The frame is very straight forward. You are basically going to build two rectangles and two triangles. First determine the height you want to make your ramp. A ramp of 6-foot height, 8-foot width, and 12-foot length works well. These dimensions will allow for a minimal amount of cutting and easier overall construction.

First, start with the front of the ramp. Cut two of the 2x4’s down to 6 foot, and then nail them together with three 8-foot studs to create a 6 x 8 rectangle. The bottom of the rectangle should have two of the studs nailed together to create a 4x4 span. This section will eventually be attached the to the floor of the ramp.

Next, take two 12-foot 2x4’s and nail them together with 2 more 8 foot 2x4’s to create an 8 x 12 rectangle. This is the floor of the ramp. Move the floor of the ramp to meet the front rectangle at the bottom.

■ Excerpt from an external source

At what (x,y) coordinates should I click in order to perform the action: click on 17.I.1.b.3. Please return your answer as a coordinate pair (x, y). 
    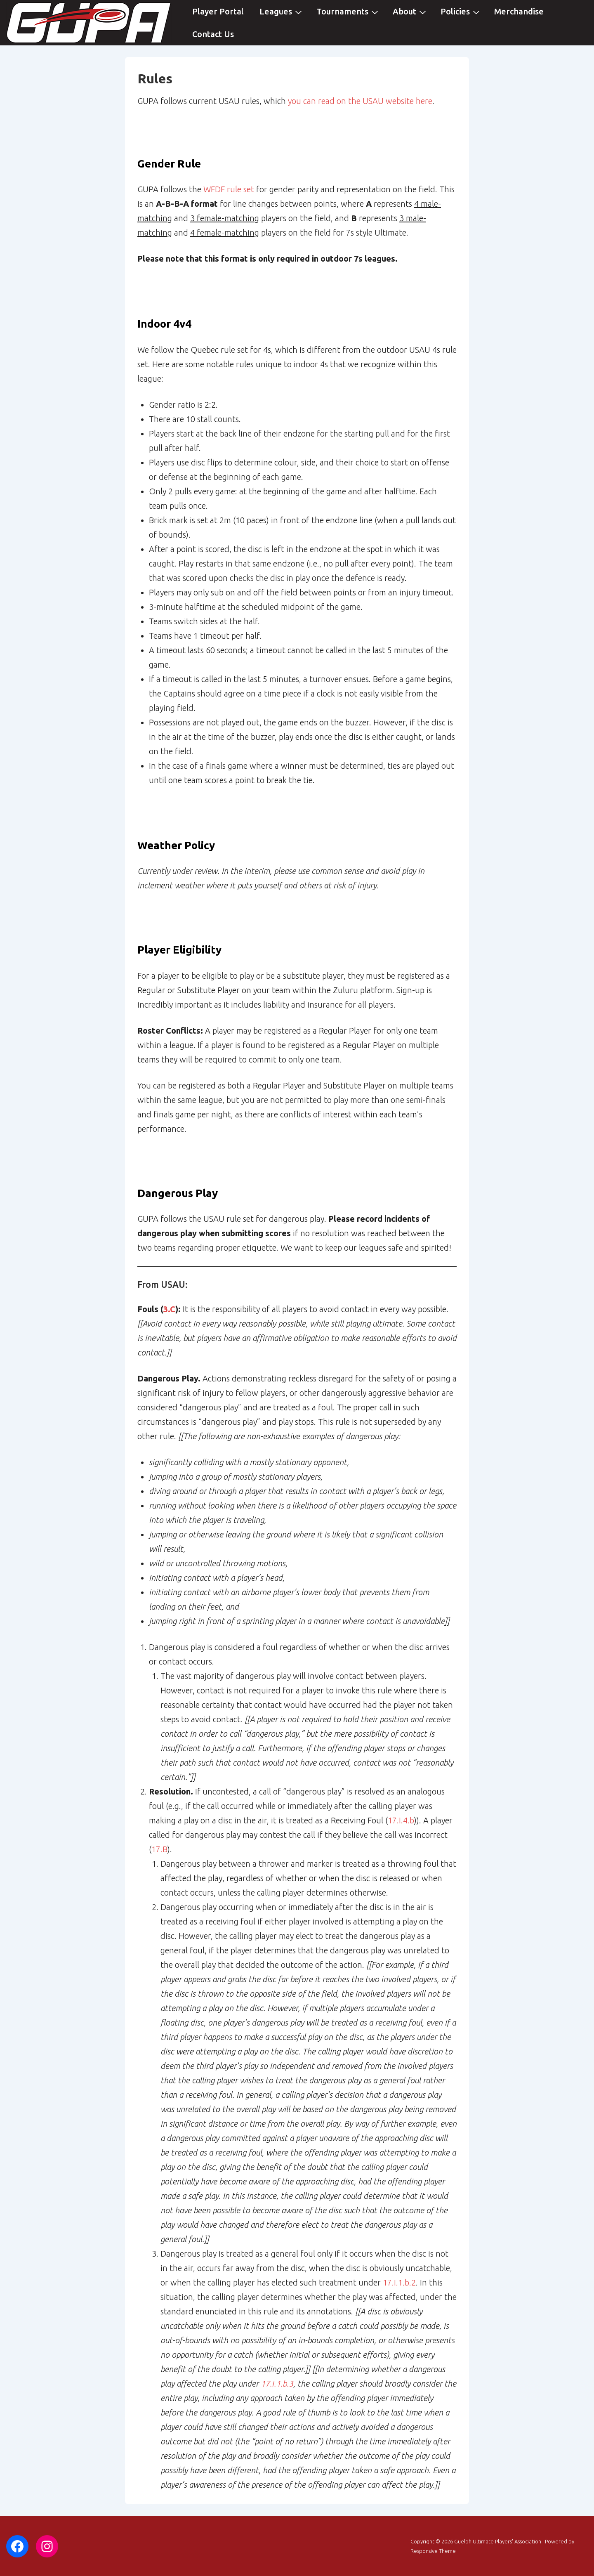
    Looking at the image, I should click on (277, 2383).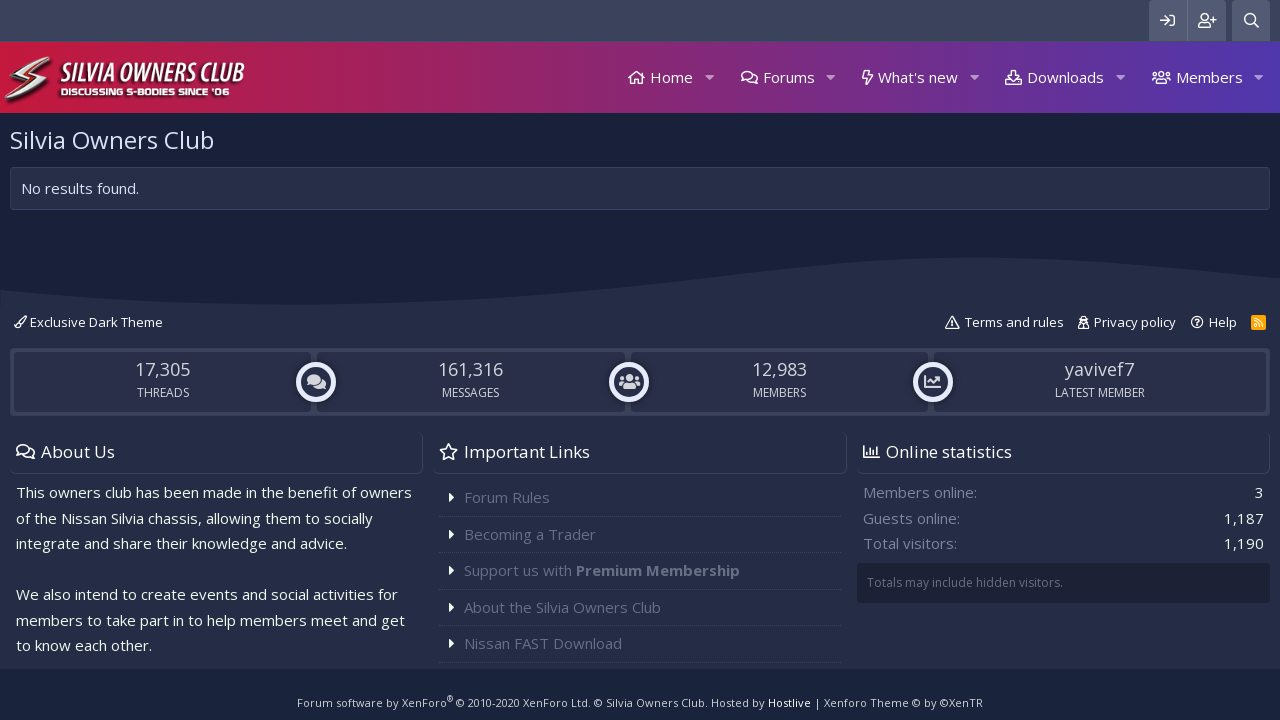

Either have a friend help you hold the front of the ramp frame upright or lean it against an exterior wall. Then use 6 of your lag bolts, spaced evenly apart, to connect the bottom of the frame to the front.

This is where the fun math begins: it’s time to make the sidewalls. To keep this ramp pretty mellow, we'll start the first sidewall braces at 4 feet. With your tape, measure 48 inches up the front of the frame, and make a mark on both of the vertical edge posts. Then, take a 14-foot 2x4, and push it the corner of the floor frame. Lift it up to match the top edge of stud to the 4-foot mark you just made.

Nail the brace to hold it in place, and do the same on the other side. With both 14-foot 2x4’s in place, move down to the corner, and nail the stud to the corners of the floor frame. This will keep your angles in place. You should have about a foot or so of extra 2x4 jutting out from the front. Leave this overhang for now just in case you need to make corrections.